Professor Arkebe Oqubay Metiku and Professor Irini Papanicolopulu have been awarded the prestigious British Academy Global Professorship and will be hosted at SOAS University of London for the four-year award (2023-26). 

The research of Professor Oqubay’s Global Professorship award focuses on The Greening of African Economic Development, a timely and pivotal issue for Africa’s economic transformation and global greening agenda. Professor Oqubay will join the Department of Development Studies.  

In reaction to receiving the British Academy Global Professorship, Professor Oqubay said:  

“I am thrilled and honoured to be awarded a British Academy Global Professorship, to be based in the Department of Development Studies at SOAS and to run a four-year project on The Greening of African Economic Development. I have a strong attachment to SOAS, since doing my PhD there, and greatly look forward to developing my collaboration with a number of scholars at SOAS. The values that SOAS upholds are of real importance in today's complex world and I very much hope to support through my work SOAS's contribution to global higher education, to African scholarship, and to the pursuit of equitable partnerships with institutions on the continent." 

The research of Professor Papanicolopulu’s Global Professorship award focuses on how freedom of the seas affects protection of human rights at sea. Professor Papanicolopulu will join the School of Law.  

In reaction to receiving the British Academy Global Professorship, Professor Papanicolopulu said:  

“I am delighted to have been awarded a British Academy Global Professorship and be able to work in the congenial research environment of SOAS. The project aims to understand how freedom of the seas may promote - or, the opposite, hinder - the human rights of all people who are at sea.

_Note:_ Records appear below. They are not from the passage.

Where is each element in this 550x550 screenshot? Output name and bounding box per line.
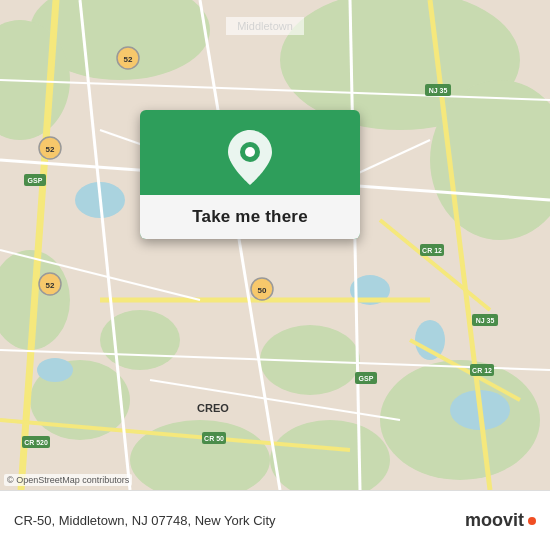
map-attribution: © OpenStreetMap contributors [4, 474, 132, 486]
map-background: Middletown CREO 52 52 52 50 GSP GSP NJ 3… [0, 0, 550, 490]
card-icon-area [140, 110, 360, 195]
svg-text:GSP: GSP [359, 375, 374, 382]
svg-point-16 [415, 320, 445, 360]
take-me-there-button[interactable]: Take me there [140, 195, 360, 239]
svg-text:CR 12: CR 12 [472, 367, 492, 374]
location-pin-icon [228, 130, 272, 185]
map-container: Middletown CREO 52 52 52 50 GSP GSP NJ 3… [0, 0, 550, 490]
svg-text:52: 52 [46, 145, 55, 154]
svg-point-61 [245, 147, 255, 157]
svg-text:50: 50 [258, 286, 267, 295]
svg-text:NJ 35: NJ 35 [429, 87, 448, 94]
svg-text:CR 520: CR 520 [24, 439, 48, 446]
svg-text:CREO: CREO [197, 402, 229, 414]
svg-text:Middletown: Middletown [237, 20, 293, 32]
moovit-dot [528, 517, 536, 525]
svg-text:GSP: GSP [28, 177, 43, 184]
address-text: CR-50, Middletown, NJ 07748, New York Ci… [14, 513, 276, 528]
moovit-logo: moovit [465, 510, 536, 531]
svg-text:CR 12: CR 12 [422, 247, 442, 254]
svg-text:NJ 35: NJ 35 [476, 317, 495, 324]
svg-text:52: 52 [46, 281, 55, 290]
svg-text:CR 50: CR 50 [204, 435, 224, 442]
location-card: Take me there [140, 110, 360, 239]
moovit-text: moovit [465, 510, 524, 531]
svg-point-15 [37, 358, 73, 382]
svg-text:52: 52 [124, 55, 133, 64]
bottom-bar: CR-50, Middletown, NJ 07748, New York Ci… [0, 490, 550, 550]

At a time when modern slavery and other flagrant violations of human rights start to be exposed, the project will hopefully further draw the attention of the scholarly community and stakeholders on these issues." 

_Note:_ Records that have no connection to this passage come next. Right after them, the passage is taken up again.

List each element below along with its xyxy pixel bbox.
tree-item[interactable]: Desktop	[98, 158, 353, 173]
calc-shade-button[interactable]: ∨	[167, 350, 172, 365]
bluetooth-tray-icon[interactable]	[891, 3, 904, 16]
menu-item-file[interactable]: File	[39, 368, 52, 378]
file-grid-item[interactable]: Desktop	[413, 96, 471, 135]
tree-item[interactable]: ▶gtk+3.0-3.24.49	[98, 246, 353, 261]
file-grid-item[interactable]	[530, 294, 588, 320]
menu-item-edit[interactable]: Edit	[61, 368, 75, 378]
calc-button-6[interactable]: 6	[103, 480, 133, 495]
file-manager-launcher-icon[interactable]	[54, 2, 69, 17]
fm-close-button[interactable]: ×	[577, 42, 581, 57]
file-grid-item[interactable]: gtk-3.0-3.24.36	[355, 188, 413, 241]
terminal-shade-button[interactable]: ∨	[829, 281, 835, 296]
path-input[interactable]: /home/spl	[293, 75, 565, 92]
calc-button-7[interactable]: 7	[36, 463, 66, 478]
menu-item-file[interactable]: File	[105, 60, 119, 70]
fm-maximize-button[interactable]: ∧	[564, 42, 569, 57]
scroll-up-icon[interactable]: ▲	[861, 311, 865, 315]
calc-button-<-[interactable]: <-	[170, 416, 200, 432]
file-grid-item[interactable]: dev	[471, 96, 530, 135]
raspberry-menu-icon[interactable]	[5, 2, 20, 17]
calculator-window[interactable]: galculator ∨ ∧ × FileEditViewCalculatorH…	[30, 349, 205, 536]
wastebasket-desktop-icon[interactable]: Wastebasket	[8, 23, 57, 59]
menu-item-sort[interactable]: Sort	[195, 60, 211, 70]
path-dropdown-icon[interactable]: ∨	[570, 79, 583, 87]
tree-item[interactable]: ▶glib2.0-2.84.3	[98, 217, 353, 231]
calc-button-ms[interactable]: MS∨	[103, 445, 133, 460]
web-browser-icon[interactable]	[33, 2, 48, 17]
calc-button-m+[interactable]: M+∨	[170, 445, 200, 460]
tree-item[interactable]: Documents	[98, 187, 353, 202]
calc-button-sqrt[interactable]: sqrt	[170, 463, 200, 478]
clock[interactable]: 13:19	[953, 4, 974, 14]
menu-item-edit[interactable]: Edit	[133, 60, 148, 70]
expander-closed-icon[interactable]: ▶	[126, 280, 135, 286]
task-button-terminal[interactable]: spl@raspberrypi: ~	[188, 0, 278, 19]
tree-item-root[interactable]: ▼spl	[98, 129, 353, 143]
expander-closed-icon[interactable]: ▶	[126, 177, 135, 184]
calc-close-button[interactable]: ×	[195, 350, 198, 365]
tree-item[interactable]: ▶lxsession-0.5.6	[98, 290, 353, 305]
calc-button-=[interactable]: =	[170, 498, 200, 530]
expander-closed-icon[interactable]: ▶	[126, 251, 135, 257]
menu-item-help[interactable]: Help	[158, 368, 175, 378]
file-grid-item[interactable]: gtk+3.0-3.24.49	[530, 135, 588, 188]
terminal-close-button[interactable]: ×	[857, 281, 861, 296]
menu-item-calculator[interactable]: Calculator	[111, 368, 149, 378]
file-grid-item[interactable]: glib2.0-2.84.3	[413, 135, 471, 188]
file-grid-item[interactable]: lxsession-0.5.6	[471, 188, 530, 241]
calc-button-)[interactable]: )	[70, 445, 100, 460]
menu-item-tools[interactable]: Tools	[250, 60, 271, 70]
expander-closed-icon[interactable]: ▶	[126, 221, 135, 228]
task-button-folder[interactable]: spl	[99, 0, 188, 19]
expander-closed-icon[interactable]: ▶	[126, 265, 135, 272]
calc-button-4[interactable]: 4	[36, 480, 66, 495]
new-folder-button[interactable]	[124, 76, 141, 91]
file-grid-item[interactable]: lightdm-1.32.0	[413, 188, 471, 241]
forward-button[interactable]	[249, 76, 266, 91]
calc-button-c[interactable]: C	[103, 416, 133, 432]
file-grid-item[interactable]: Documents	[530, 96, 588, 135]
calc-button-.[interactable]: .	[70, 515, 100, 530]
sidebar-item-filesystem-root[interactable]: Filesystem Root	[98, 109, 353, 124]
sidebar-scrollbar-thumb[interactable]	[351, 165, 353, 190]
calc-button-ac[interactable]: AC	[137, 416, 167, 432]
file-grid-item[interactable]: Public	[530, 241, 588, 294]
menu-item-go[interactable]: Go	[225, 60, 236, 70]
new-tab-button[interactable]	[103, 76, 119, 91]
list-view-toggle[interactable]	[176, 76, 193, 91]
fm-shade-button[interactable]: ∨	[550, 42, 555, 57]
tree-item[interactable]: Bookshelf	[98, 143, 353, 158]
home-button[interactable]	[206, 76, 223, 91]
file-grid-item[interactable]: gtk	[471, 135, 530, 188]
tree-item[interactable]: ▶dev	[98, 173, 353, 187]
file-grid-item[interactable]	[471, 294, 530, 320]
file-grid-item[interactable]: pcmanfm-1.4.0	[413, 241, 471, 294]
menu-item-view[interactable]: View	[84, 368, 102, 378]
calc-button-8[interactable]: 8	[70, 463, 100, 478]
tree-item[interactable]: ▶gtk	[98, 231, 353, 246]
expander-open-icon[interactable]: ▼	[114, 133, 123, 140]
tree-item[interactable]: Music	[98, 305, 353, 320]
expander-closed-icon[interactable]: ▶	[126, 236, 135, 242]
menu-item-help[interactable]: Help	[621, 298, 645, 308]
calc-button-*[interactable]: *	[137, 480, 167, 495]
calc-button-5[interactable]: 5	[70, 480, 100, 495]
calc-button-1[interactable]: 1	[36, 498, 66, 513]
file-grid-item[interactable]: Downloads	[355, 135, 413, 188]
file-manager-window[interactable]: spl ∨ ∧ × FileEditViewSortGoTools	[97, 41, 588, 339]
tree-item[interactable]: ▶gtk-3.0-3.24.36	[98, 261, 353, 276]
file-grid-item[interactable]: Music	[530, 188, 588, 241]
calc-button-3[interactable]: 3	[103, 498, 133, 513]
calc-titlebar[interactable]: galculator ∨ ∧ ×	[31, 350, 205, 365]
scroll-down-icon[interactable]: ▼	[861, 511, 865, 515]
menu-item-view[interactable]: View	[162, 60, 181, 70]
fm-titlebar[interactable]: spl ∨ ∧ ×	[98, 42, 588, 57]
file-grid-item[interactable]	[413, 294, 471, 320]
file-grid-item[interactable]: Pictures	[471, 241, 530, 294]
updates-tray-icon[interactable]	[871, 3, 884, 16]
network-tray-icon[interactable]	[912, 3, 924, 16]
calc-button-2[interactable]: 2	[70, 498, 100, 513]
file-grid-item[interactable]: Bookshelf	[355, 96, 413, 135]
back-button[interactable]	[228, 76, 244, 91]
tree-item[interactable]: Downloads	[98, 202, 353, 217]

The Global Professorship programme aims to demonstrate and further enhance the UK’s commitment to international research, partnerships and collaboration and is intended to strengthen the UK’s research capacity and capability in the humanities and social sciences. The British Academy is the UK’s national academy for the humanities and social sciences. The Global Professorships programme is funded by the UK Government’s Department for Business, Energy and Industrial Strategy.  

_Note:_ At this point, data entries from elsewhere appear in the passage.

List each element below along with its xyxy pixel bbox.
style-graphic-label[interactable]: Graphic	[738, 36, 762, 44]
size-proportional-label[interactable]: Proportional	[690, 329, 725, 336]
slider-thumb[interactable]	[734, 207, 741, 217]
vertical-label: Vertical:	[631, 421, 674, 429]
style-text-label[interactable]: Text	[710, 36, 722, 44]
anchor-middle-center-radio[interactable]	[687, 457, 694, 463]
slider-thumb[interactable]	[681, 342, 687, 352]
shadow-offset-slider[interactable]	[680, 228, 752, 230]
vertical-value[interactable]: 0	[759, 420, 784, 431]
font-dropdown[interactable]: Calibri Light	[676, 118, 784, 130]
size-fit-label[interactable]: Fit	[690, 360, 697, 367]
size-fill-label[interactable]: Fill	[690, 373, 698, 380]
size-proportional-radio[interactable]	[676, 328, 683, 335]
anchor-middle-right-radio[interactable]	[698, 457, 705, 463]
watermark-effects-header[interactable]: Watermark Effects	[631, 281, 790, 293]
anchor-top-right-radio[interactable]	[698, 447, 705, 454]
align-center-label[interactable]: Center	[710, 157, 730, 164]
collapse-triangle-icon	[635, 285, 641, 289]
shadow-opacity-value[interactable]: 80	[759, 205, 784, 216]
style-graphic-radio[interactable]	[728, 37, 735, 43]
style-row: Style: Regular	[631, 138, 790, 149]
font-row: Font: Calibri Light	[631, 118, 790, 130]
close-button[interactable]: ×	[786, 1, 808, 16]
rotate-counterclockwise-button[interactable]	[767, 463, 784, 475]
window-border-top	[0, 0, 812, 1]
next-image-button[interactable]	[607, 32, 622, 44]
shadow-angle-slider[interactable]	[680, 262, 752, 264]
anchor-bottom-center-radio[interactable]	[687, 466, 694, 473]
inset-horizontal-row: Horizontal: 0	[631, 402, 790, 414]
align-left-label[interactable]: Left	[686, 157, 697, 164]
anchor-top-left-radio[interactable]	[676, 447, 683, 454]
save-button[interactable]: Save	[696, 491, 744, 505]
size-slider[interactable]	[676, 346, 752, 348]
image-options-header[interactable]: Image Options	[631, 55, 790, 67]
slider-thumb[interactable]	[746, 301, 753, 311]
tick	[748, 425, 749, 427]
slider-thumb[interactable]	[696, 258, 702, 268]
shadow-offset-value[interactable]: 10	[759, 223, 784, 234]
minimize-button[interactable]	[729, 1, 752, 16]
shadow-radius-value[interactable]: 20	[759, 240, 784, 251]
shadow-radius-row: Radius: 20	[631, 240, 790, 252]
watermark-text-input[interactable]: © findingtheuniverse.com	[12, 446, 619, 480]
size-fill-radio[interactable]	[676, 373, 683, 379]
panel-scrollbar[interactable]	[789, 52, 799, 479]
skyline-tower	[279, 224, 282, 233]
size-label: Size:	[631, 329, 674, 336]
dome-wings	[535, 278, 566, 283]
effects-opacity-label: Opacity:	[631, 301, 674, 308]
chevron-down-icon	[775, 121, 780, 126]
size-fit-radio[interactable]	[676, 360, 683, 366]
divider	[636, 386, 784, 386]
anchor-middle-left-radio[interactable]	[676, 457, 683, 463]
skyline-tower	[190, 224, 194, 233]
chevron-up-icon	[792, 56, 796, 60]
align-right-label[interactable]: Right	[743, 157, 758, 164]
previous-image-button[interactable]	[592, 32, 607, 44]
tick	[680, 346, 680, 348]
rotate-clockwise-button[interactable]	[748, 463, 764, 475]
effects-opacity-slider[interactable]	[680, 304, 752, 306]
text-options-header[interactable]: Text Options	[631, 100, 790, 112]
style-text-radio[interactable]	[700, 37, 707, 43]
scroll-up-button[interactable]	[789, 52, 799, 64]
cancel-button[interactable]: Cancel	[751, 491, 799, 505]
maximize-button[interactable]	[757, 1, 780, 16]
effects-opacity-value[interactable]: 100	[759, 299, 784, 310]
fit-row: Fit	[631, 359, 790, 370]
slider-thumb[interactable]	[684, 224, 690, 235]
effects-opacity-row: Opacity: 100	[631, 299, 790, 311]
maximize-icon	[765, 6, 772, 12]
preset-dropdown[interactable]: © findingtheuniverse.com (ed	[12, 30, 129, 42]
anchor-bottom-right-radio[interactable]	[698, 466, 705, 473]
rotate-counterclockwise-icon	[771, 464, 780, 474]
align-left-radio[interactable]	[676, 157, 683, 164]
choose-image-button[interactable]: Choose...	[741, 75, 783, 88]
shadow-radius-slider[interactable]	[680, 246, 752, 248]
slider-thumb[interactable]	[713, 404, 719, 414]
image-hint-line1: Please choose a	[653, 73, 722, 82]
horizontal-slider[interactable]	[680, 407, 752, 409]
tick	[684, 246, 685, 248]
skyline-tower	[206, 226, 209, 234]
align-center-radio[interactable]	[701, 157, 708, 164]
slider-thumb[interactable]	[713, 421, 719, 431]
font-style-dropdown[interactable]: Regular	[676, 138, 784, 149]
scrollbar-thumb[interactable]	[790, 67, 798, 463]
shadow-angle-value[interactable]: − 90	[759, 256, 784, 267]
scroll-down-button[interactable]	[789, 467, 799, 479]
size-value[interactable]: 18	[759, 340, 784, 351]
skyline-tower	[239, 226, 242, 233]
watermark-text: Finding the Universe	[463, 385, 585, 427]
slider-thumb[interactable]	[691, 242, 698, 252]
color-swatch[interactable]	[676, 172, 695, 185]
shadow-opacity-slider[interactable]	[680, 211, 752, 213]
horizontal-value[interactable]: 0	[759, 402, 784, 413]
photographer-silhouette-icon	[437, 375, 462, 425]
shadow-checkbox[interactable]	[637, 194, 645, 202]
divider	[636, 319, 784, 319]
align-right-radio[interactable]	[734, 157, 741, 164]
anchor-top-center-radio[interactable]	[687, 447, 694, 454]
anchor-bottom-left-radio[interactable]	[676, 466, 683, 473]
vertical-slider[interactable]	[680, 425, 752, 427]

The British Academy mobilises these disciplines to understand the world and shape a brighter future. The British Academy achieves this through an independent fellowship of world-leading scholars and researchers, as a funding body that supports new research, nationally and internationally, and as a forum for debate and engagement championing the humanities and social sciences.  

It reinforces and builds on the UK’s globally renowned research reputation in the humanities and social sciences by providing funding to attract world-class, internationally recognised, established researchers to work in the United Kingdom. 

In reaction to the appointment of Professor Oqubay as a BA Global Professor in the Department of Development studies, Zoe Marriage, Head of the Department said:  

"It is a huge privilege for the department to host a British Academy Global Professor, and we are really excited that Arkebe Oqubay, who has been one of SOAS's Professors of Practice, to this role. Arkebe brings immense experience and expertise in policy and research and is ideally placed to head this timely work on Africa's greening of economic development." 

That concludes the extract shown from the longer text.